What you have to do: Among the lines below, keep only those from the one containing "You are a GUI" through the one containing "This screenshot has", and reproduce them exactly.

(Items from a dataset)
::::

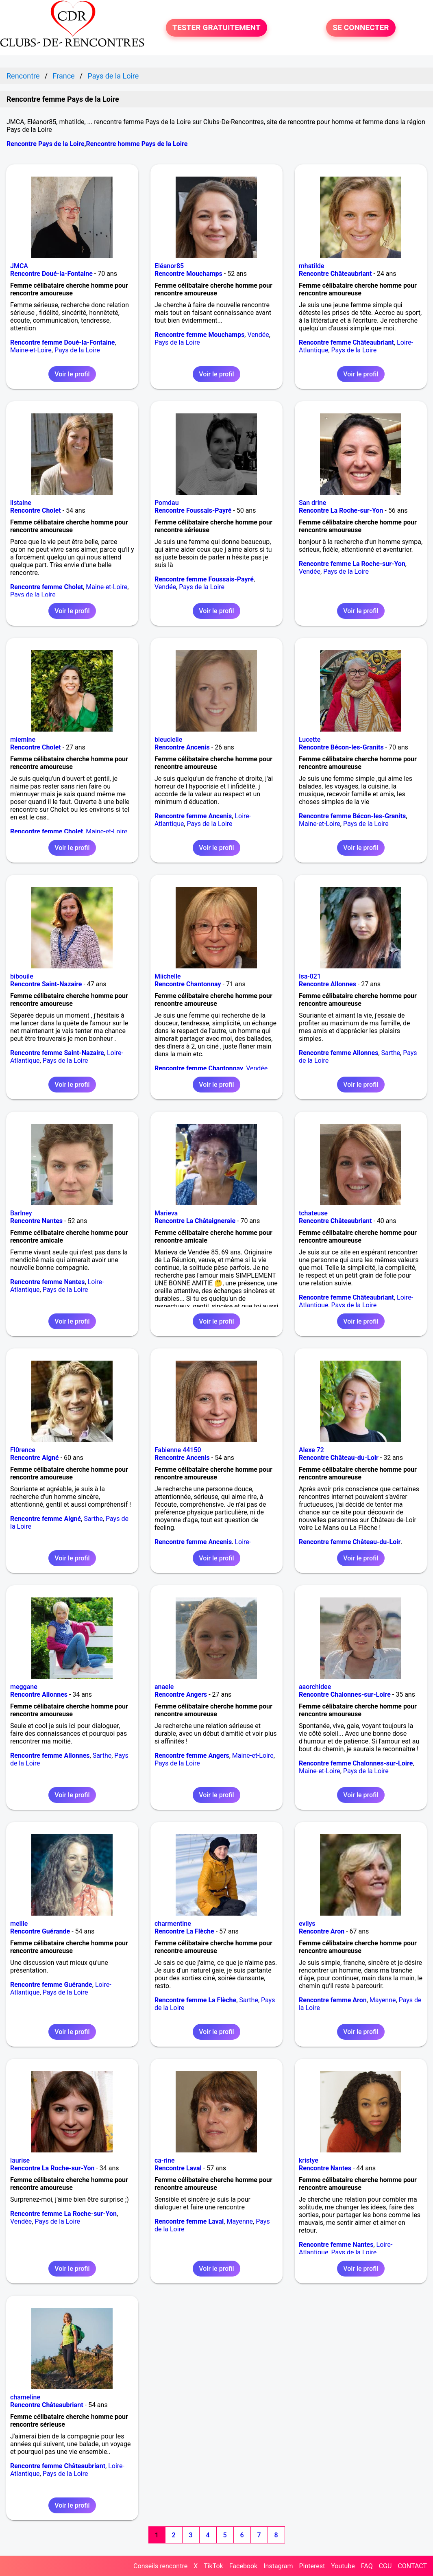 The image size is (433, 2576). What do you see at coordinates (198, 1068) in the screenshot?
I see `Rencontre femme Chantonnay` at bounding box center [198, 1068].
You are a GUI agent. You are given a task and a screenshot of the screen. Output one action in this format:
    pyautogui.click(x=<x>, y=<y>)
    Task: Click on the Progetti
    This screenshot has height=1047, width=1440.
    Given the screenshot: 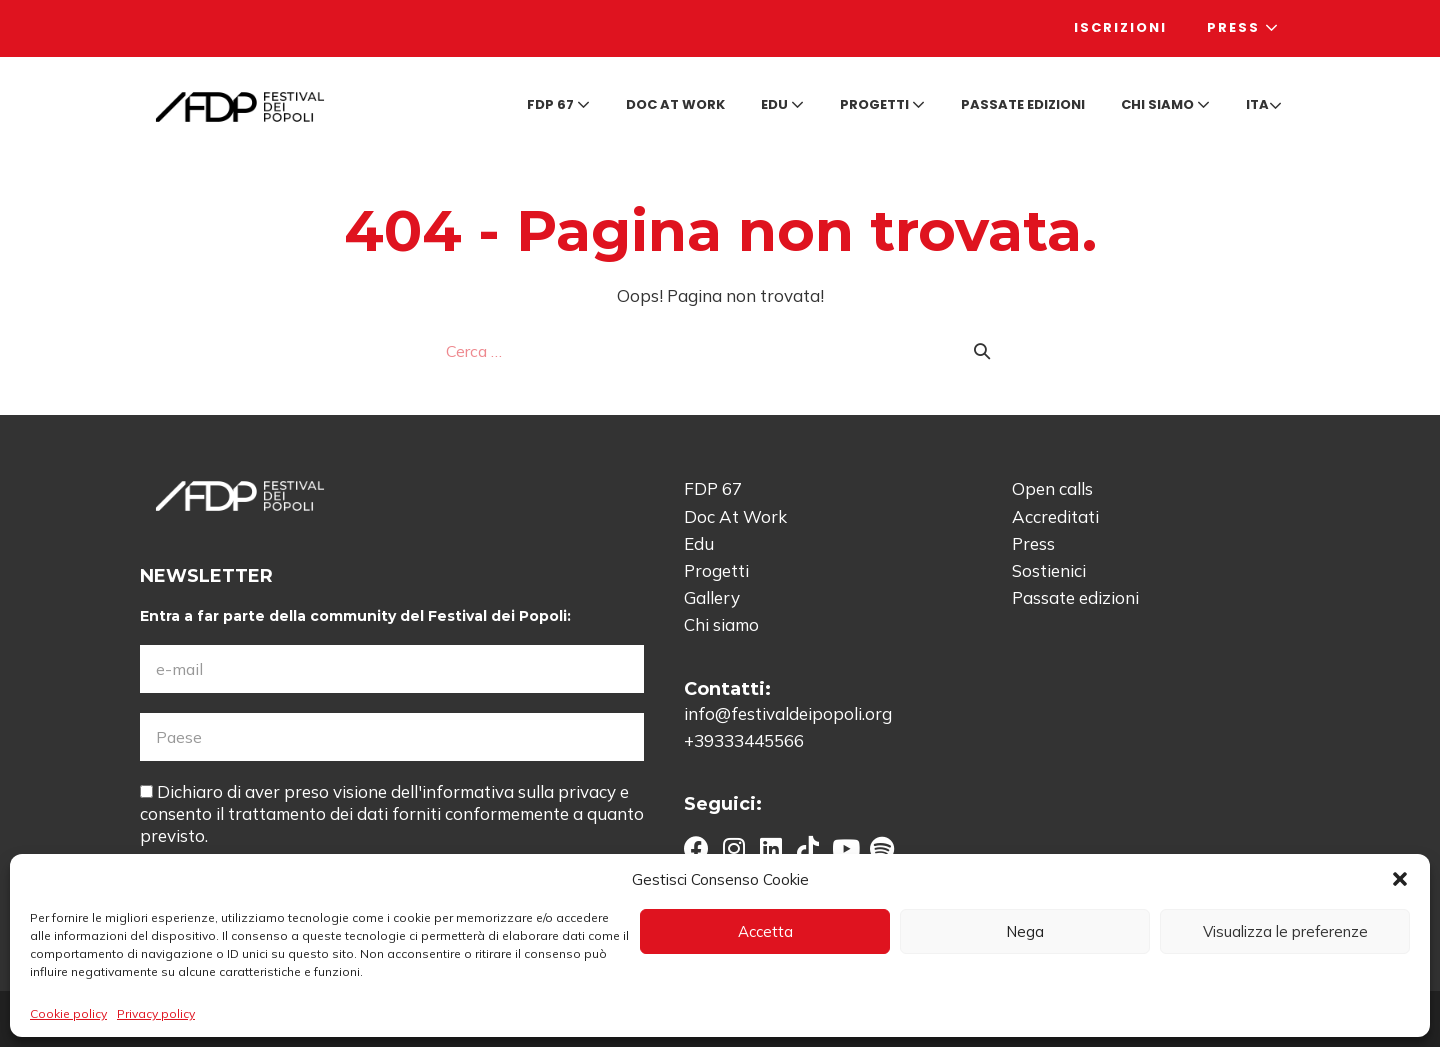 What is the action you would take?
    pyautogui.click(x=882, y=104)
    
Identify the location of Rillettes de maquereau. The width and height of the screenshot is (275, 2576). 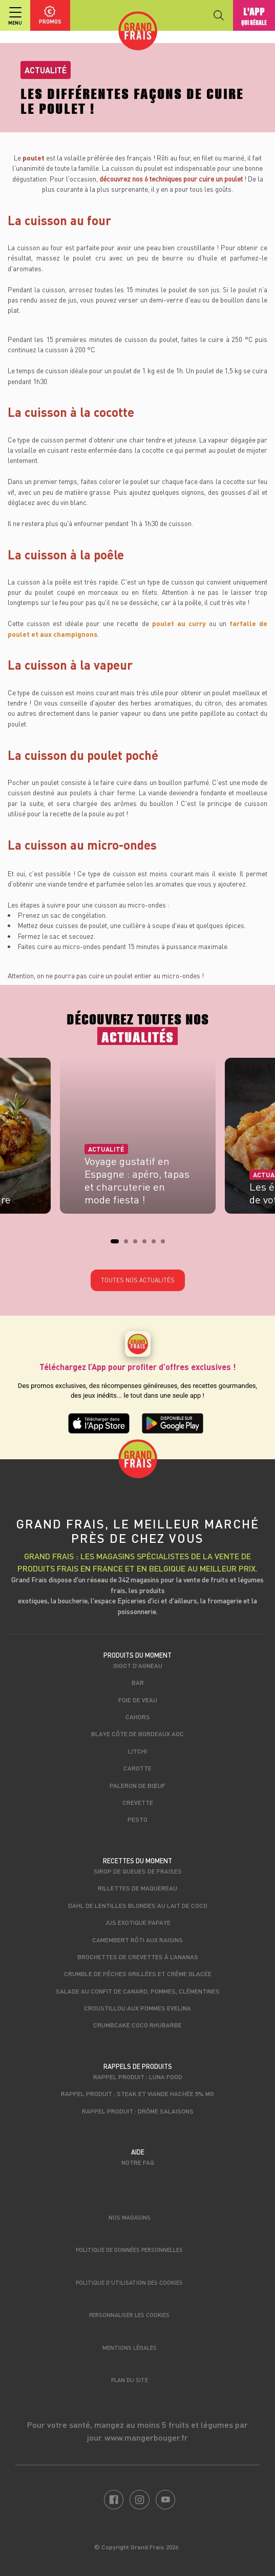
(137, 1888).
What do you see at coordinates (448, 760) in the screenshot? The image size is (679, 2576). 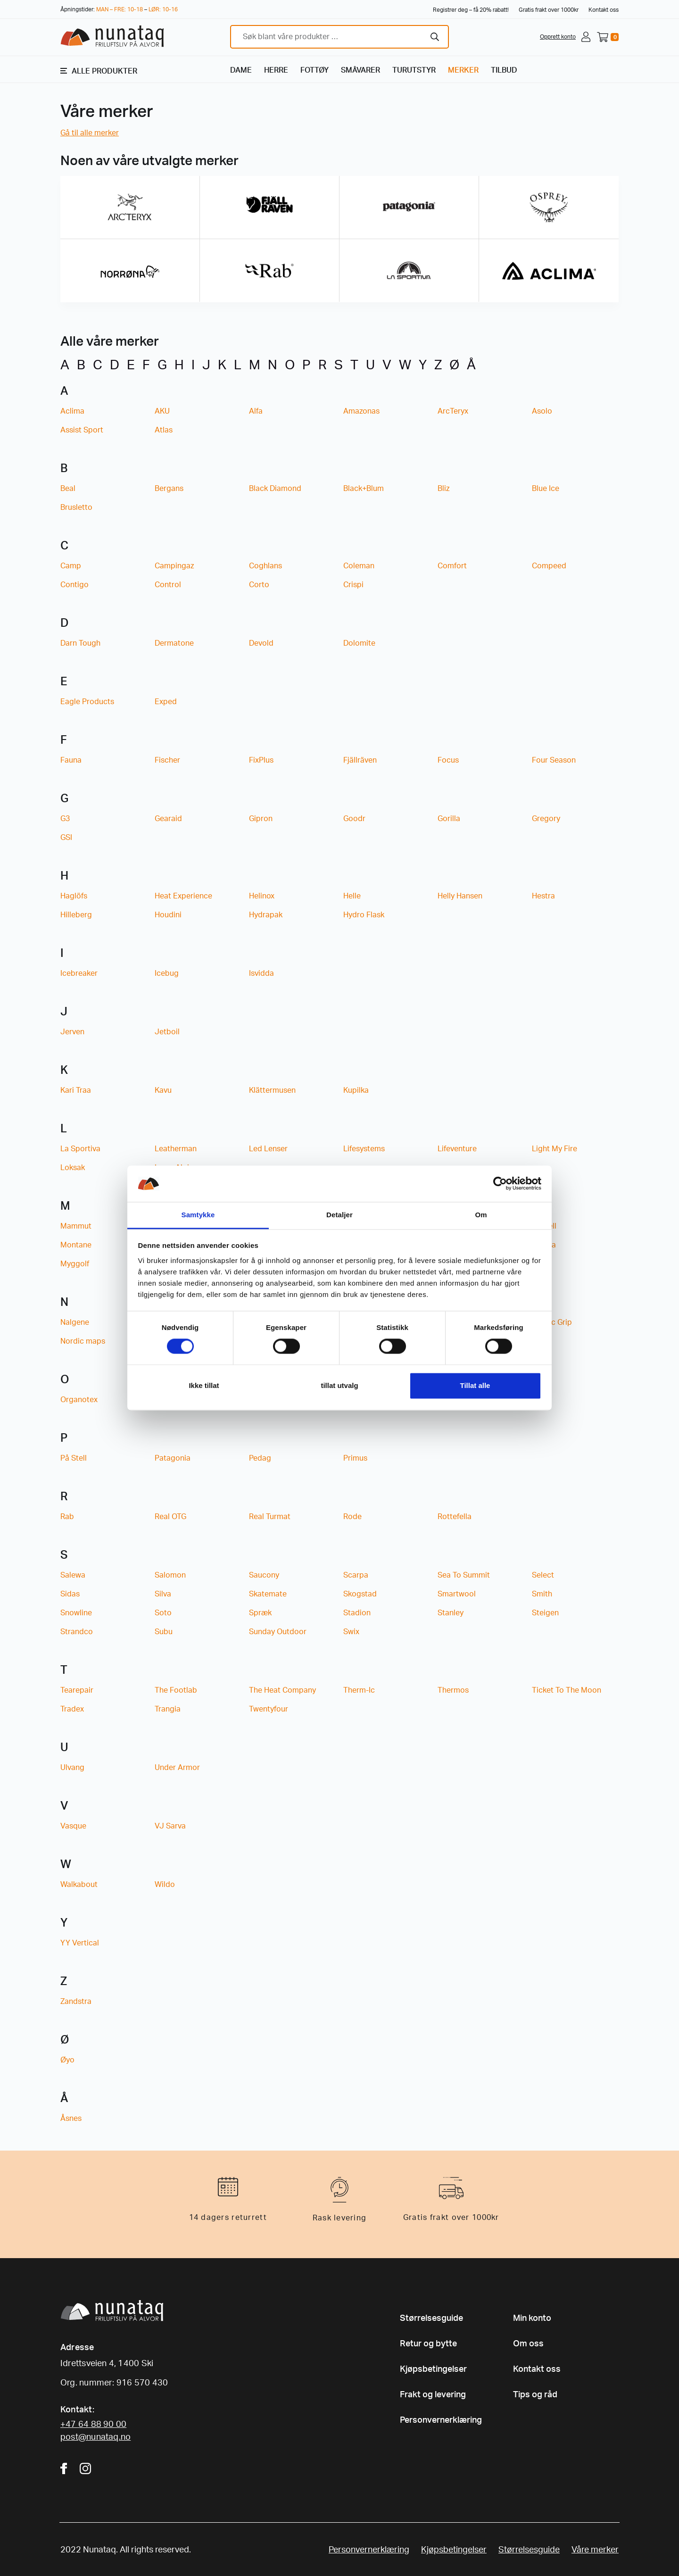 I see `Focus` at bounding box center [448, 760].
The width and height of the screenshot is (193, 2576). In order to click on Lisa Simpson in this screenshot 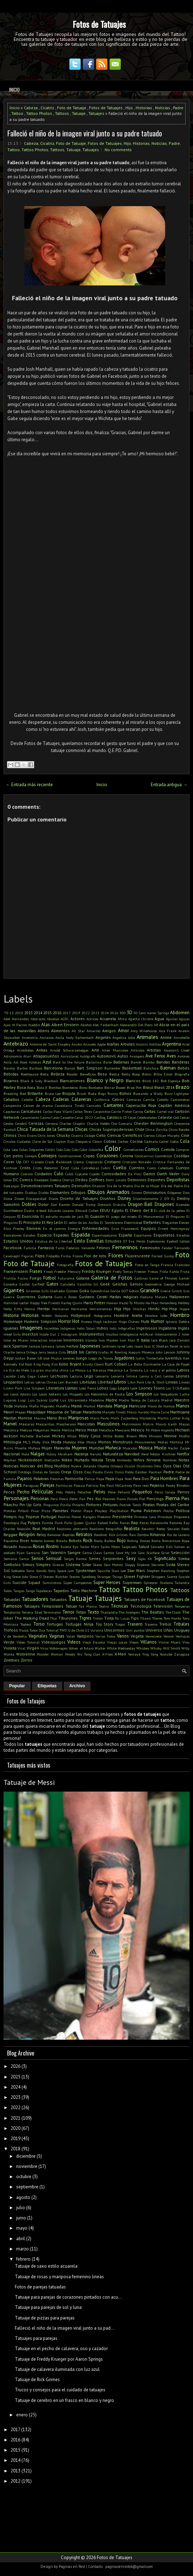, I will do `click(34, 1388)`.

::::

Reply:
You are a GUI agent. You are given a task and a screenshot of the screen. Output one action in this format:
    pyautogui.click(x=<x>, y=<y>)
    Task: Click on the Progetti
    This screenshot has height=1047, width=1440.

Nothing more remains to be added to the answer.